__Activity__.
Give the records below again in full, exactly as written, but without any images.

········

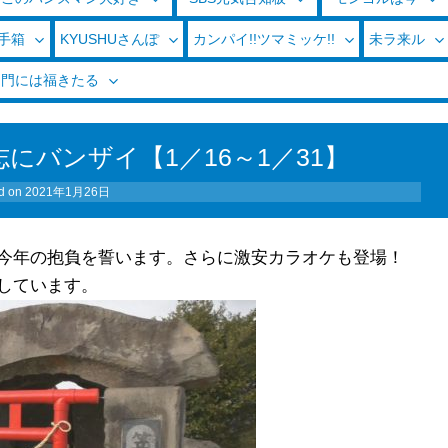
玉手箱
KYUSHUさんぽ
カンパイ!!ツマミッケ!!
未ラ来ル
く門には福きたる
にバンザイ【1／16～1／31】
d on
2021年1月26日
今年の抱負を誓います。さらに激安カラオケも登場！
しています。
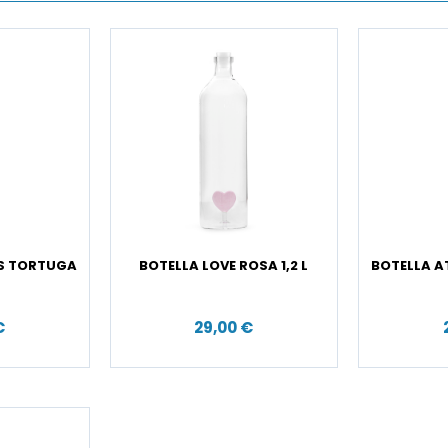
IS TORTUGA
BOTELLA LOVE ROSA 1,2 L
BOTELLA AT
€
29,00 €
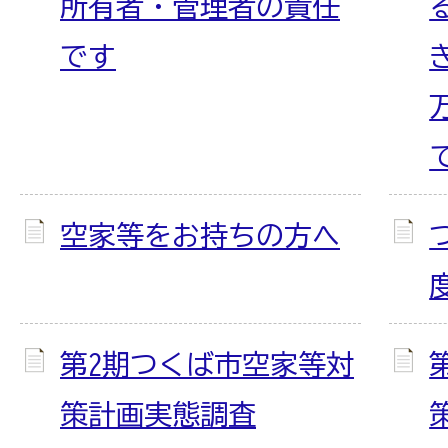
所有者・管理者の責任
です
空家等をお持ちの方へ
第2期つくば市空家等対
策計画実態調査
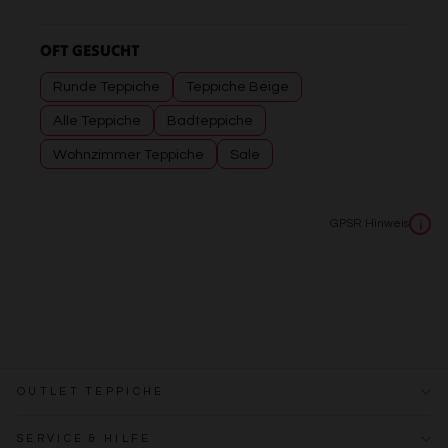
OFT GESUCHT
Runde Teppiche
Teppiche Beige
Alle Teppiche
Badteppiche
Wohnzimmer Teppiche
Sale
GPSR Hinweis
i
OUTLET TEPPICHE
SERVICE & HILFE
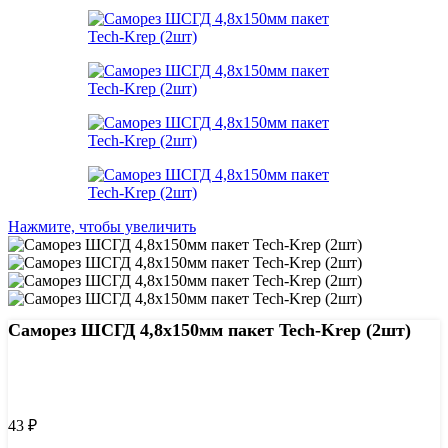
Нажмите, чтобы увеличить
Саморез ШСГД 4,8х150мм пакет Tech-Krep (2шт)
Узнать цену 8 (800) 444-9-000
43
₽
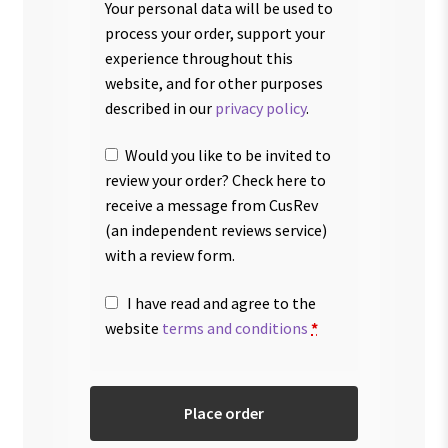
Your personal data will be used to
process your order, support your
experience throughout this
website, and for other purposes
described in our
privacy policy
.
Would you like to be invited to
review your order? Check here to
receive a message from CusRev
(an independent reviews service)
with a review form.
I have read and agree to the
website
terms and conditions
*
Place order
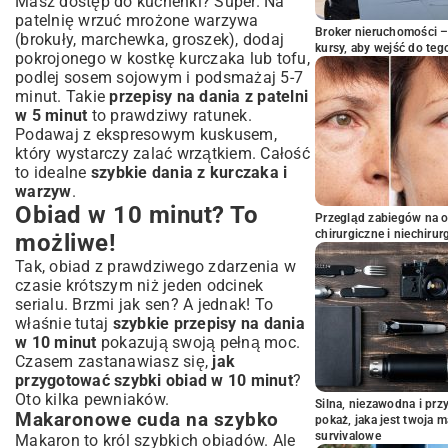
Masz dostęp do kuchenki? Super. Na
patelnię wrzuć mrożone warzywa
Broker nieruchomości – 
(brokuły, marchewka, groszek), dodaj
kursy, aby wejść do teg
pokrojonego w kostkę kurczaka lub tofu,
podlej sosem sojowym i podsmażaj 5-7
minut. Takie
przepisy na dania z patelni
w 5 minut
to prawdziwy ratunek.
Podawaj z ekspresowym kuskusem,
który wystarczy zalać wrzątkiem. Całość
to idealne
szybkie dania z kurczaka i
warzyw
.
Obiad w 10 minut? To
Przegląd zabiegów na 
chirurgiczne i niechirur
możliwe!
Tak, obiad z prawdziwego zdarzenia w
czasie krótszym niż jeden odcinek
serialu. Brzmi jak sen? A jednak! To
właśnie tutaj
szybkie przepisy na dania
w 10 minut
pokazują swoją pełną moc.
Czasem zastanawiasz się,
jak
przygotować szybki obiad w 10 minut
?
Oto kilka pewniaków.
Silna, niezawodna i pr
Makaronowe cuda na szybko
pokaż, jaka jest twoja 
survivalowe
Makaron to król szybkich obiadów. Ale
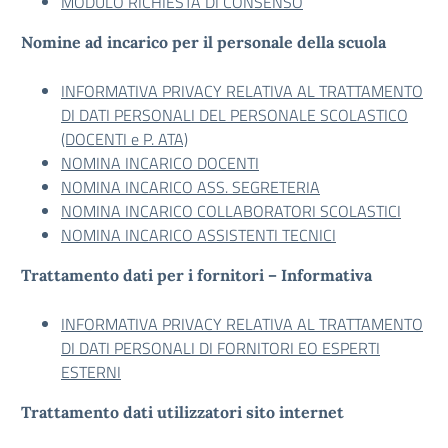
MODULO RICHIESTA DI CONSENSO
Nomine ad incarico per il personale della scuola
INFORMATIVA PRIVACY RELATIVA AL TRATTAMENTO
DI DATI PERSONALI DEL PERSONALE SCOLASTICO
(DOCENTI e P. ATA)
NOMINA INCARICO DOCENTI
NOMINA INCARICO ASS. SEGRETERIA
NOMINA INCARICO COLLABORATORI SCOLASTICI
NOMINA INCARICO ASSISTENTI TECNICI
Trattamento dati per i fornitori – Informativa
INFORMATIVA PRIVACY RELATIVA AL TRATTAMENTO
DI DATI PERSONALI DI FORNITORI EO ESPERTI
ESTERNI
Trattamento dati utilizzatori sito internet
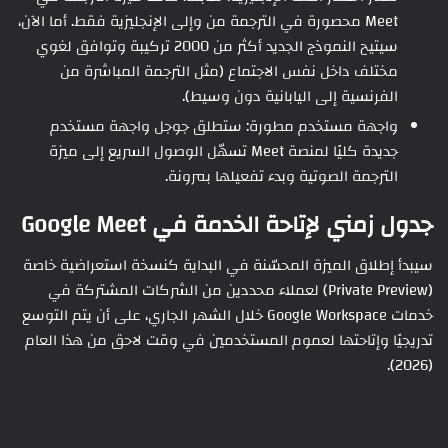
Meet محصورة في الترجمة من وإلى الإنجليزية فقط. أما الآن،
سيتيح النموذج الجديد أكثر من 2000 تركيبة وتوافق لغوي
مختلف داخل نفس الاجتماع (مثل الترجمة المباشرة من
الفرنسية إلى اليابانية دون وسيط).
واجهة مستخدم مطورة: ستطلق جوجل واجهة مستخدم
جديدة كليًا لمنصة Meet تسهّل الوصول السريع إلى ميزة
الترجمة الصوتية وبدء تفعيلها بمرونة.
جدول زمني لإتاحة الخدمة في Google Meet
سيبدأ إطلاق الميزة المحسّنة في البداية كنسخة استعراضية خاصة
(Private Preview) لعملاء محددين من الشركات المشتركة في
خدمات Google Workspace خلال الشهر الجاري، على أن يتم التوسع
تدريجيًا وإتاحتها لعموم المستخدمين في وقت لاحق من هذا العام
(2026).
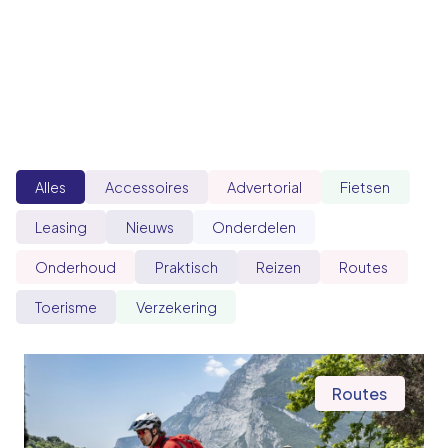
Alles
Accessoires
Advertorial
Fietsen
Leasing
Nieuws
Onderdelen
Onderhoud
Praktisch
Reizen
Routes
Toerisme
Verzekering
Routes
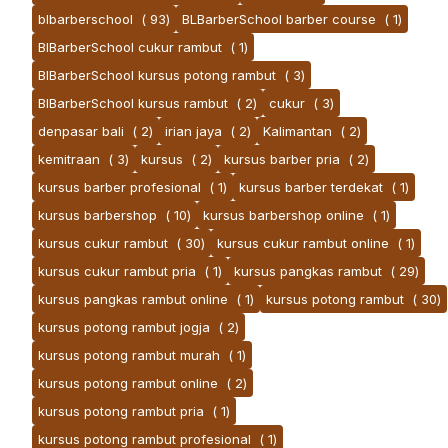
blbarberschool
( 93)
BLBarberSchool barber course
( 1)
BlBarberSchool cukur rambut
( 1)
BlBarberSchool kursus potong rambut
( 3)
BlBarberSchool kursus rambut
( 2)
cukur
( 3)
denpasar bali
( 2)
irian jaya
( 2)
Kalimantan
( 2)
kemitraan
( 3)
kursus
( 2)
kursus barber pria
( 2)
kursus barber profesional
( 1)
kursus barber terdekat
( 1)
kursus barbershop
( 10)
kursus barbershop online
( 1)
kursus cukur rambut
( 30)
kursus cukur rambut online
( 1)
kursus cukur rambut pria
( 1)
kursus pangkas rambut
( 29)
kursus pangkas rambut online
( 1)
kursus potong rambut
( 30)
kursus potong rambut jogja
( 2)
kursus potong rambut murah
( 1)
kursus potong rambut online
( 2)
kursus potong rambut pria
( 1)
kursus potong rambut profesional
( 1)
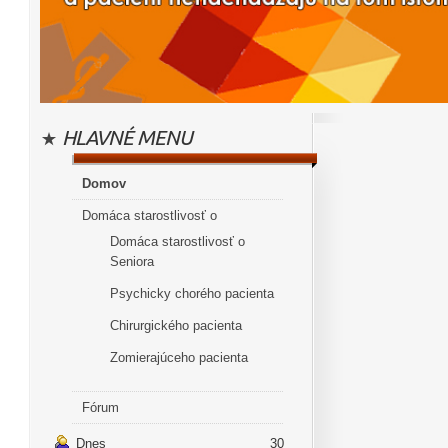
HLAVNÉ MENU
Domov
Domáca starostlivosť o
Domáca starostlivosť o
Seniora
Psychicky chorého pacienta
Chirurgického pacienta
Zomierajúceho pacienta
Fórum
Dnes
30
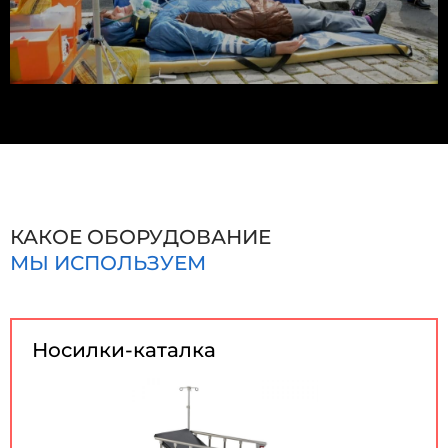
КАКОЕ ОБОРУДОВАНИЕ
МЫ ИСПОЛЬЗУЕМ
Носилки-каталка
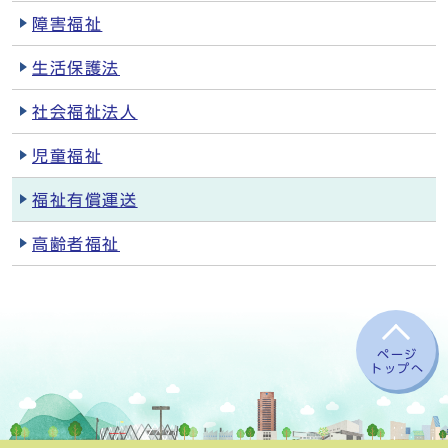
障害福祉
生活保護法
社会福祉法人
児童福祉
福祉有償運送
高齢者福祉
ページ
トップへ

········

__Result for this task__.
玉手箱
KYUSHUさんぽ
カンパイ!!ツマミッケ!!
未ラ来ル
く門には福きたる
にバンザイ【1／16～1／31】
d on
2021年1月26日
今年の抱負を誓います。さらに激安カラオケも登場！
しています。
IS TORTUGA
BOTELLA LOVE ROSA 1,2 L
BOTELLA AT
€
29,00 €
所有者・管理者の責任
です
空家等をお持ちの方へ
第2期つくば市空家等対
策計画実態調査
OFT GESUCHT
Runde Teppiche
Teppiche Beige
Alle Teppiche
Badteppiche
Wohnzimmer Teppiche
Sale
GPSR Hinweis
i
OUTLET TEPPICHE
SERVICE & HILFE
Нажмите, чтобы увеличить
Саморез ШСГД 4,8х150мм пакет Tech-Krep (2шт)
Узнать цену 8 (800) 444-9-000
43
₽
Your personal data will be used to
process your order, support your
experience throughout this
website, and for other purposes
described in our
privacy policy
.
Would you like to be invited to
review your order? Check here to
receive a message from CusRev
(an independent reviews service)
with a review form.
I have read and agree to the
website
terms and conditions
*
Place order
Masz dostęp do kuchenki? Super. Na
patelnię wrzuć mrożone warzywa
Broker nieruchomości – 
(brokuły, marchewka, groszek), dodaj
kursy, aby wejść do teg
pokrojonego w kostkę kurczaka lub tofu,
podlej sosem sojowym i podsmażaj 5-7
minut. Takie
przepisy na dania z patelni
w 5 minut
to prawdziwy ratunek.
Podawaj z ekspresowym kuskusem,
który wystarczy zalać wrzątkiem. Całość
to idealne
szybkie dania z kurczaka i
warzyw
.
Obiad w 10 minut? To
Przegląd zabiegów na 
chirurgiczne i niechirur
możliwe!
Tak, obiad z prawdziwego zdarzenia w
czasie krótszym niż jeden odcinek
serialu. Brzmi jak sen? A jednak! To
właśnie tutaj
szybkie przepisy na dania
w 10 minut
pokazują swoją pełną moc.
Czasem zastanawiasz się,
jak
przygotować szybki obiad w 10 minut
?
Oto kilka pewniaków.
Silna, niezawodna i pr
Makaronowe cuda na szybko
pokaż, jaka jest twoja 
survivalowe
Makaron to król szybkich obiadów. Ale
MODULO RICHIESTA DI CONSENSO
Nomine ad incarico per il personale della scuola
INFORMATIVA PRIVACY RELATIVA AL TRATTAMENTO
DI DATI PERSONALI DEL PERSONALE SCOLASTICO
(DOCENTI e P. ATA)
NOMINA INCARICO DOCENTI
NOMINA INCARICO ASS. SEGRETERIA
NOMINA INCARICO COLLABORATORI SCOLASTICI
NOMINA INCARICO ASSISTENTI TECNICI
Trattamento dati per i fornitori – Informativa
INFORMATIVA PRIVACY RELATIVA AL TRATTAMENTO
DI DATI PERSONALI DI FORNITORI EO ESPERTI
ESTERNI
Trattamento dati utilizzatori sito internet
Meet محصورة في الترجمة من وإلى الإنجليزية فقط. أما الآن،
سيتيح النموذج الجديد أكثر من 2000 تركيبة وتوافق لغوي
مختلف داخل نفس الاجتماع (مثل الترجمة المباشرة من
الفرنسية إلى اليابانية دون وسيط).
واجهة مستخدم مطورة: ستطلق جوجل واجهة مستخدم
جديدة كليًا لمنصة Meet تسهّل الوصول السريع إلى ميزة
الترجمة الصوتية وبدء تفعيلها بمرونة.
جدول زمني لإتاحة الخدمة في Google Meet
سيبدأ إطلاق الميزة المحسّنة في البداية كنسخة استعراضية خاصة
(Private Preview) لعملاء محددين من الشركات المشتركة في
خدمات Google Workspace خلال الشهر الجاري، على أن يتم التوسع
تدريجيًا وإتاحتها لعموم المستخدمين في وقت لاحق من هذا العام
(2026).
Alles
Accessoires
Advertorial
Fietsen
Leasing
Nieuws
Onderdelen
Onderhoud
Praktisch
Reizen
Routes
Toerisme
Verzekering
Routes
blbarberschool
( 93)
BLBarberSchool barber course
( 1)
BlBarberSchool cukur rambut
( 1)
BlBarberSchool kursus potong rambut
( 3)
BlBarberSchool kursus rambut
( 2)
cukur
( 3)
denpasar bali
( 2)
irian jaya
( 2)
Kalimantan
( 2)
kemitraan
( 3)
kursus
( 2)
kursus barber pria
( 2)
kursus barber profesional
( 1)
kursus barber terdekat
( 1)
kursus barbershop
( 10)
kursus barbershop online
( 1)
kursus cukur rambut
( 30)
kursus cukur rambut online
( 1)
kursus cukur rambut pria
( 1)
kursus pangkas rambut
( 29)
kursus pangkas rambut online
( 1)
kursus potong rambut
( 30)
kursus potong rambut jogja
( 2)
kursus potong rambut murah
( 1)
kursus potong rambut online
( 2)
kursus potong rambut pria
( 1)
kursus potong rambut profesional
( 1)
HLAVNÉ MENU
Domov
Domáca starostlivosť o
Domáca starostlivosť o
Seniora
Psychicky chorého pacienta
Chirurgického pacienta
Zomierajúceho pacienta
Fórum
Dnes
30
КАКОЕ ОБОРУДОВАНИЕ
МЫ ИСПОЛЬЗУЕМ
Носилки-каталка
障害福祉
生活保護法
社会福祉法人
児童福祉
福祉有償運送
高齢者福祉
ページ
トップへ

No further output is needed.